Luckily, learning from a distance is also a great option. Following folks on Instagram, watching recordings of talks at snow and avalanche workshops or reading articles pros have written can all be helpful. For Bockino, it’s about watching and copying the habits of others, an outlook she calls having a mentorship mindset. “Margaret Wheeler played a pretty big impact in my career, but never directly,” she reflects. “I don’t think I’ve ever skied a day with Margaret Wheeler other than when I’m teaching with her. But I watched her from afar and was inspired by her and mimicked her in some funny way because I had a mentorship mindset when I would watch her.”
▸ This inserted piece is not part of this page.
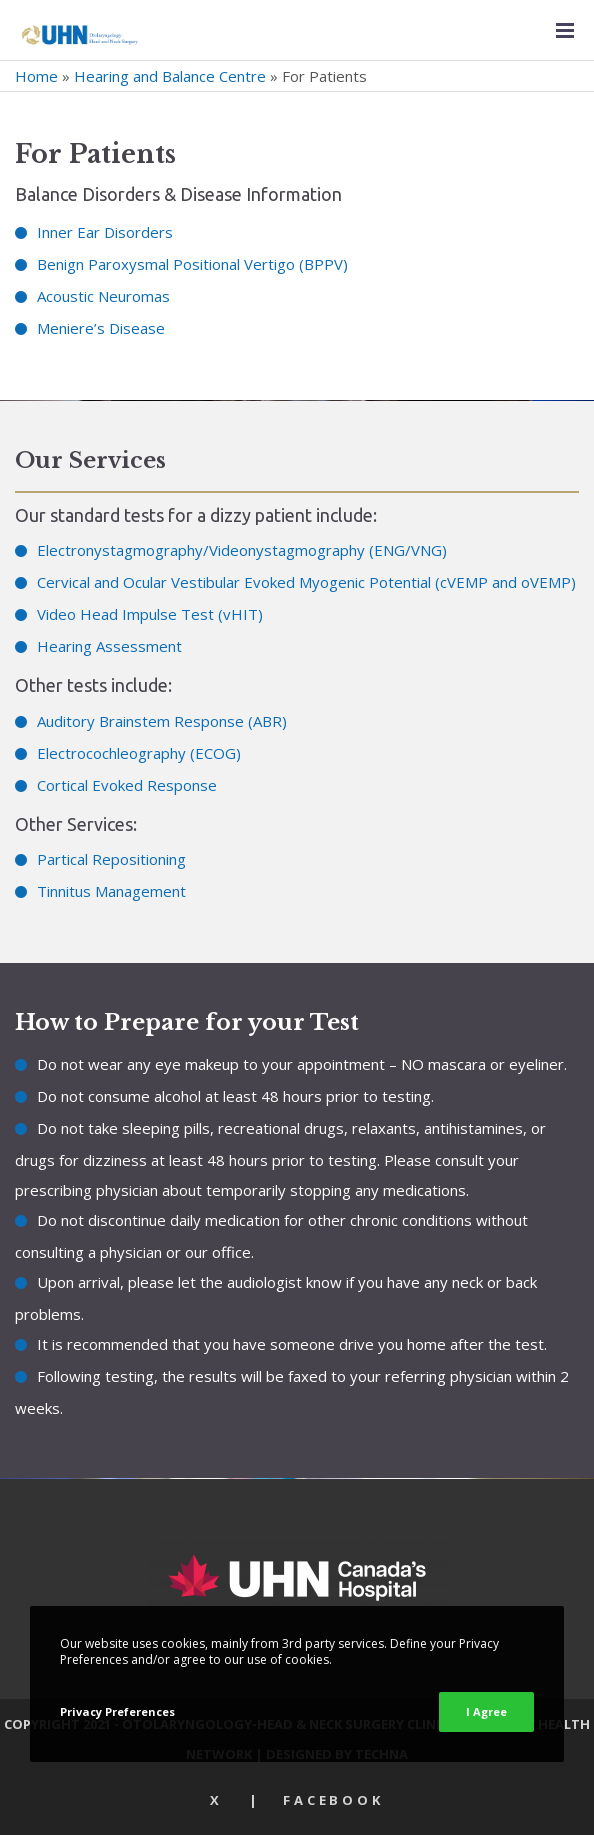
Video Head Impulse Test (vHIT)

While Bockino was mimicking Wheeler, I was mimicking Bockino. The two of us work together only once or twice a season and have skied together recreationally just once. But I’ve found myself pulling pieces from her playbook in everything, from the way I communicate with ski partners to how I shape pit walls.
Find a Friendtor
Though Bockino was someone I looked to for the future of my career, my own peers have also played a huge part in my education. These are people I met in avy classes or who share similar backcountry goals. Friendtors hold you accountable, are available to practice skills, and can observe and give feedback.
When I asked one of my friendtors, Izzy Lazarus, about the importance of peer learning, she told me, “That form of relationship is the most organic, long lasting and fruitful that I have had.” While mentors will sometimes put their mentee’s goals on the backburner to focus on their own aims, friendtors share common objectives they can work toward together. “The friend-mentor space is ideally one where you feel safe to be vulnerable, to ask questions, to make mistakes or to speak up,” Lazarus continues. She adds that friendtors “know how one another work emotionally, what your goals are outside of the mountains, what else is going on in your life.”
Pass it On
Sometimes, things come full circle and you find yourself mentoring someone else. The prospect can be daunting, but, from my experience, mentoring an up-and-coming backcountry skier is as fulfilling as hitting a 45-degree chute in stable powder conditions.
Before offering up your knowledge, think back on your journey as a backcountry mentee. What did you expect from your mentor? Do you have the time and experience needed to bring someone along that same path? If the answer is no, there’s nothing wrong with politely declining the mentorship role. Additionally, it’s important to make sure that your mentee wants to be mentored. After all, there’s nothing worse than having an unwanted lecture pushed down your throat when you’re trying to enjoy a peaceful skintrack.
If you do step up to the mentorship plate, set attainable expectations for the relationship and follow through with what you promise. Listen to your mentee’s goals and don’t be afraid to admit when you don’t know something.
When I asked Bockino how to be a better mentor, she had a few criteria, mainly don’t think too highly of yourself and have an open, curious mind. Most importantly, Bockino says, “A mentor and mentee are learning from one another.”